Заря погасла, но они не уходили. Они лежали на камнях, плоских и как будто нетвердых, и камни не холодили тела, они точно набрали за день тепла и теперь неторопливо отдавали его, было необыкновенно хорошо лежать и смотреть на облачное небо, нет-нет, и на нем прорывались звезды, неспокойные, студеные. Он протянул руку, и Кира придвинулась. «Кира, – сказал Петр, – я собираюсь в Россию. Ты отпустишь меня туда одного?» Она лежала, запрокинув руки, глядя на небо. «Я ни о чем не хочу думать… я не способна думать сейчас…»

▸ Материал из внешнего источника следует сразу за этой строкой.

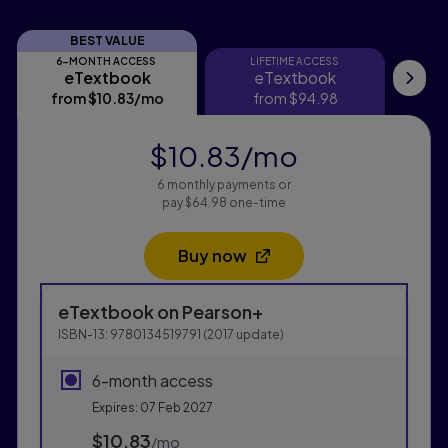
BEST VALUE
6-MONTH ACCESS
LIFETIME ACCESS
eTextbook
eTextbook
eTextbook
eTextbook
Pri
from
$10.83
/mo
per month
from
$94.98
$10.83
/mo
per month
6 monthly payments or
pay $64.98 one-time
Buy now
Opens in a new tab
Purchasing Instructions
eTextbook
on Pearson+
This form contains two groups of radio buttons, one fo
ISBN-13:
9780134519791
(
2017
update)
6-month access
Expires: 07 Feb 2027
$10.83
per month
/mo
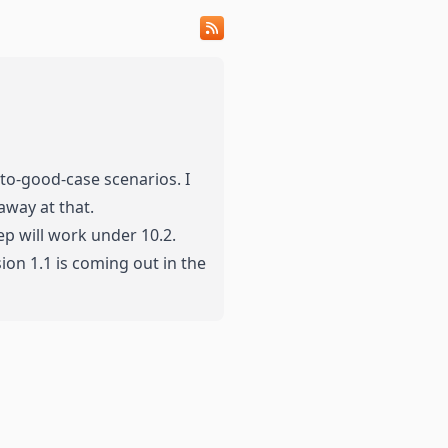
-to-good-case scenarios. I
away at that.
ep will work under 10.2.
ion 1.1 is coming out in the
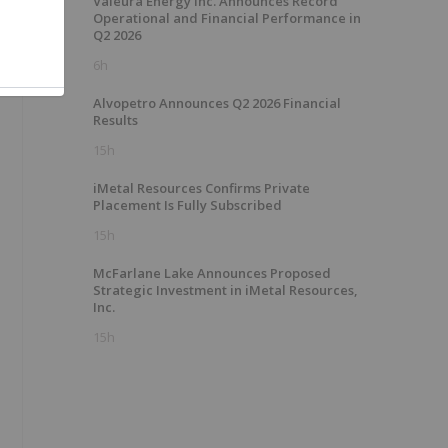
Valeura Energy Inc. Announces Record
Operational and Financial Performance in
Q2 2026
6h
Alvopetro Announces Q2 2026 Financial
Results
15h
iMetal Resources Confirms Private
Placement Is Fully Subscribed
15h
McFarlane Lake Announces Proposed
Strategic Investment in iMetal Resources,
Inc.
15h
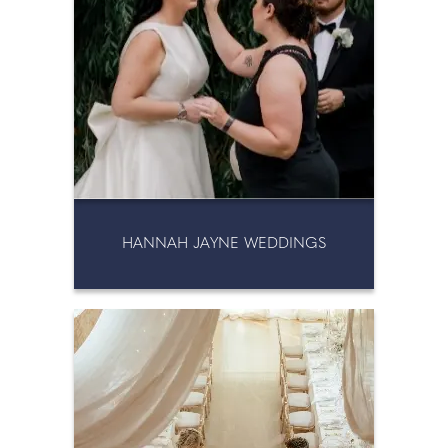
HANNAH JAYNE WEDDINGS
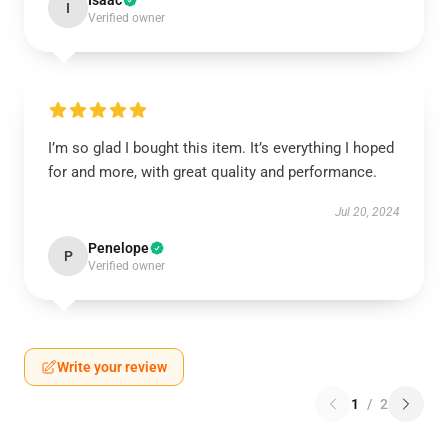
Isaac
I
Verified owner
I’m so glad I bought this item. It’s everything I hoped
for and more, with great quality and performance.
Jul 20, 2024
Penelope
P
Verified owner
Write your review
1
/
2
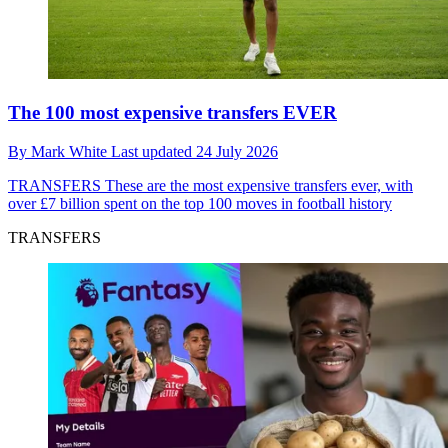
The 100 most expensive transfers EVER
By
Mark White
Last updated
24 July 2026
TRANSFERS
These are the most expensive transfers ever, with
over £7 billion spent on the top 100 moves in football history
TRANSFERS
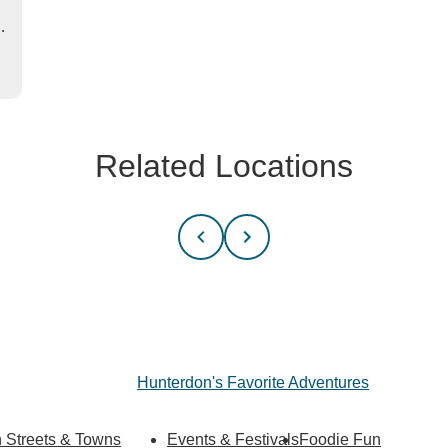
…
Related Locations
Hunterdon's Favorite Adventures
 Streets & Towns
Events & Festivals
Foodie Fun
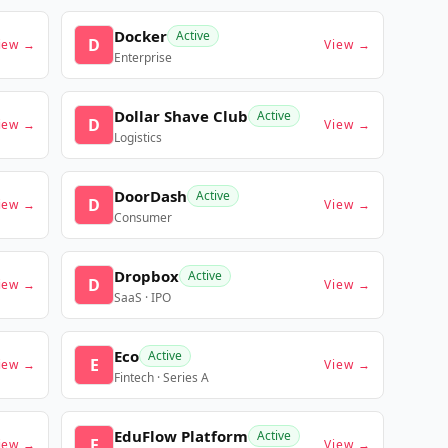
Docker
Active
D
iew →
View →
Enterprise
Dollar Shave Club
Active
D
iew →
View →
Logistics
DoorDash
Active
D
iew →
View →
Consumer
Dropbox
Active
D
iew →
View →
SaaS · IPO
Eco
Active
E
iew →
View →
Fintech · Series A
EduFlow Platform
Active
E
iew →
View →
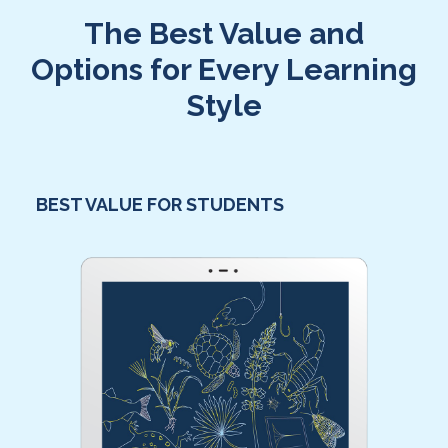
The Best Value and
Options for Every Learning
Style
BEST VALUE FOR STUDENTS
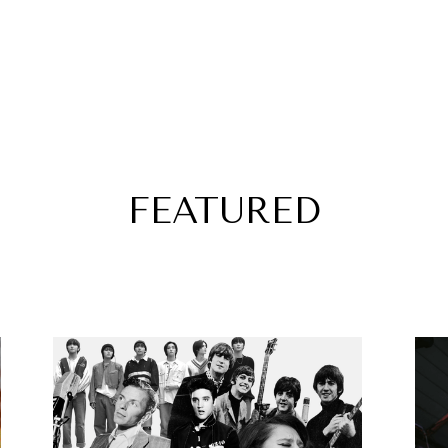
FEATURED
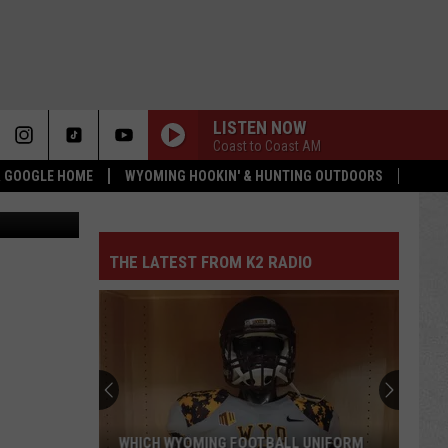
OU
LISTEN NOW
Coast to Coast AM
 & GOOGLE HOME
WYOMING HOOKIN' & HUNTING OUTDOORS
lucadp
THE LATEST FROM K2 RADIO
Pokes
Add
Another
QB
Ahead
POKES ADD ANOTHER QB AHEAD OF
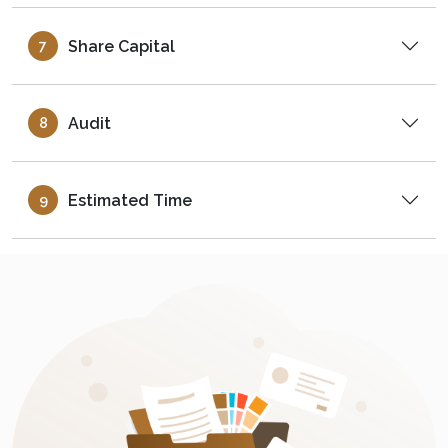
Share Capital
7
Audit
8
Estimated Time
9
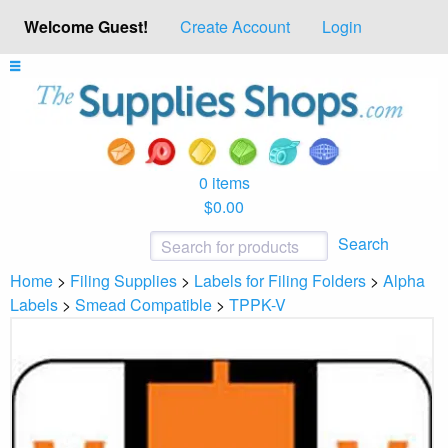
Welcome Guest!
Create Account
Login
0 items
$0.00
Search
Home
>
Filing Supplies
>
Labels for Filing Folders
>
Alpha
Labels
>
Smead Compatible
>
TPPK-V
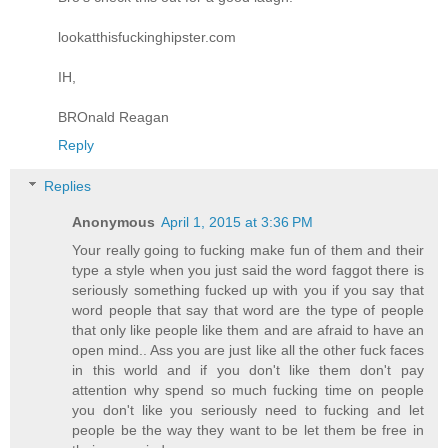
lookatthisfuckinghipster.com
IH,
BROnald Reagan
Reply
Replies
Anonymous
April 1, 2015 at 3:36 PM
Your really going to fucking make fun of them and their
type a style when you just said the word faggot there is
seriously something fucked up with you if you say that
word people that say that word are the type of people
that only like people like them and are afraid to have an
open mind.. Ass you are just like all the other fuck faces
in this world and if you don't like them don't pay
attention why spend so much fucking time on people
you don't like you seriously need to fucking and let
people be the way they want to be let them be free in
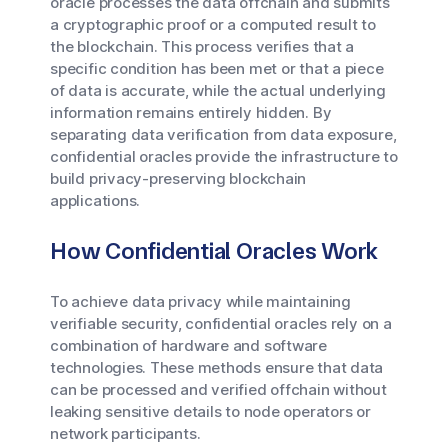
oracle processes the data offchain and submits
a cryptographic proof or a computed result to
the blockchain. This process verifies that a
specific condition has been met or that a piece
of data is accurate, while the actual underlying
information remains entirely hidden. By
separating data verification from data exposure,
confidential oracles provide the infrastructure to
build privacy-preserving blockchain
applications.
How Confidential Oracles Work
To achieve data privacy while maintaining
verifiable security, confidential oracles rely on a
combination of hardware and software
technologies. These methods ensure that data
can be processed and verified offchain without
leaking sensitive details to node operators or
network participants.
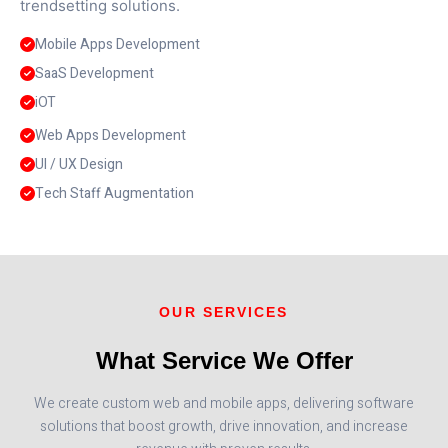
trendsetting solutions.
Mobile Apps Development
SaaS Development
iOT
Web Apps Development
UI / UX Design
Tech Staff Augmentation
OUR SERVICES
What Service We Offer
We create custom web and mobile apps, delivering software
solutions that boost growth, drive innovation, and increase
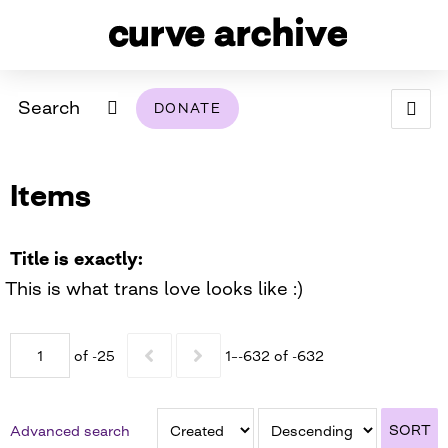
Search
DONATE
ABOUT
Items
ARCHIVAL POLICY & DISCLAIMER
PROGRAMMING
THE ARCHIVE
SUPPORT US
BROWSE
USING THIS ARCHIVE
Title is exactly
This is what trans love looks like :)
2026 PHOTO CONTEST EXHIBIT
DIGITAL EXHIBITS
of -25
1–-632 of -632
CURVE AWARDEES FOR EXCELLENCE IN LESBIAN
2024 PHOTO CONTEST EXHIBIT
2023 PHOTO CONTEST EXHIBIT
2025 PHOTO CONTEST EXHIBIT
THE CURVE FOUNDATION
COVERAGE DIGITAL EXHIBIT
SORT
Advanced search
CURVE QUARTERLY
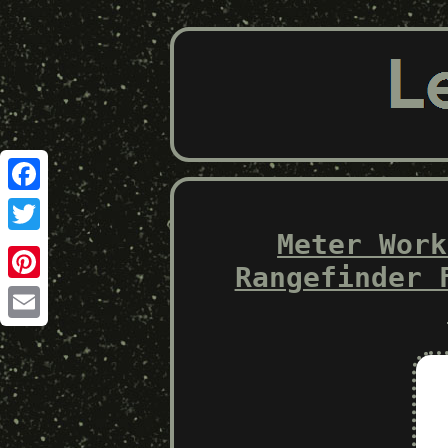
Facebook
Meter Work
Twitter
Rangefinder 
Pinterest
Email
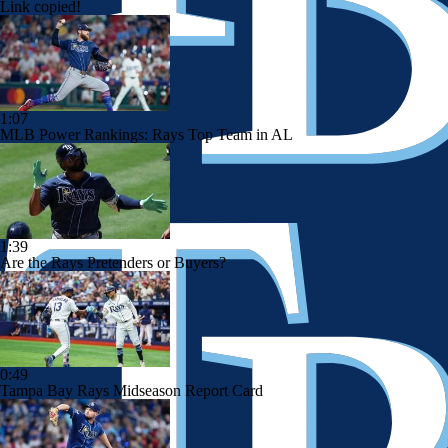
Link copied!
1:07
MLB Power Rankings: Rays Top Team in AL
1:39
Are the Rays Pretenders or Buyers?
0:49
Tampa Bay Rays Midseason Report Card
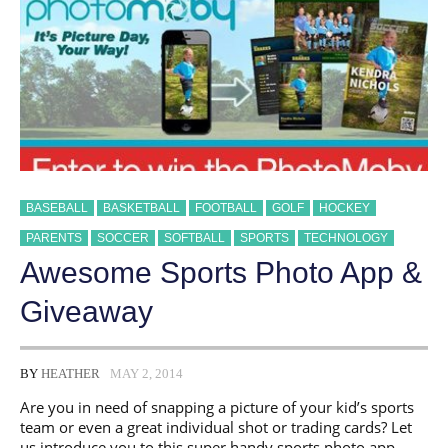
PLAYER’S
LIFE!
BASEBALL
BASKETBALL
FOOTBALL
GOLF
HOCKEY
PARENTS
SOCCER
SOFTBALL
SPORTS
TECHNOLOGY
Awesome Sports Photo App &
Giveaway
BY
HEATHER
MAY 2, 2014
Are you in need of snapping a picture of your kid’s sports
team or even a great individual shot or trading cards? Let
us introduce you to this super handy sports photo app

Когда далеко за полночь он открыл глаза, ее волосы разметались по его лицу и рука, легкая и теплая, лежала у него на груди, словно охраняя от того большого и бездонного, что было вокруг: неба, мягкого простора, поля. Он стянул с себя свитер и укрыл ее, потом придвинул этюдник, зажег спичку. Злыми маками горели холмы, и огонь был бесстыдно ярок. Тот миг, короткий и преходящий, когда зажглись холмы и поле заволокло тенью, она запечатлела точными и верными красками.
Они вернулись домой, когда на небе еще было полно звезд. Простились у ели под окнами. «Я спросил тебя, а ты не ответила…» – сказал он. Но она лишь слабо подняла руку я ушла. В этот раз он дольше обычного ждал, пока засветятся окна. Свет вспыхнул, но она не подошла к окну.
Это было четыре дня назад, и он, признаться, не думал, что так скоро должен повторить этот вопрос вновь и потребовать ответа, более определенного, чем прежде. «Я еду в Россию. Пойми: еду. Если дороги тебе…» Вечером, без пяти семь, Белодед простился с хозяевами и вышел. Он перешел дорогу и проник во двор Киры. Вечер был темный, беззвездный, и напитанная влагой земля тоже темнела. Только неширокая, выложенная камнем дорожка, которой он сейчас шел, сумеречно светилась в ночи. Но ему неприятно было идти по ней – к стуку сердца прибавлялся стук ботинок. Он оставил дорожку и пошел по траве. Они так и условились тогда: светлое окно – Кира едет. Темное – остается. Он поднял глаза и на фоне глухого, неразличимо темного неба увидел черный конус ели. Он обернулся: Кирино окно было темно. Он петел со двора, но тотчас остановился. Это же глупо – вот так разом все оборвать! Он кинулся к двери, застучал – ответа не было. Он поднялся в дом, разыскал в темноте ее дверь, открыл, постоял посреди комнаты, дожидаясь, пока глаза привыкнут к мраку.
– Кира, – сказал он, так и не дождавшись минуты, когда способен будет что-то видеть.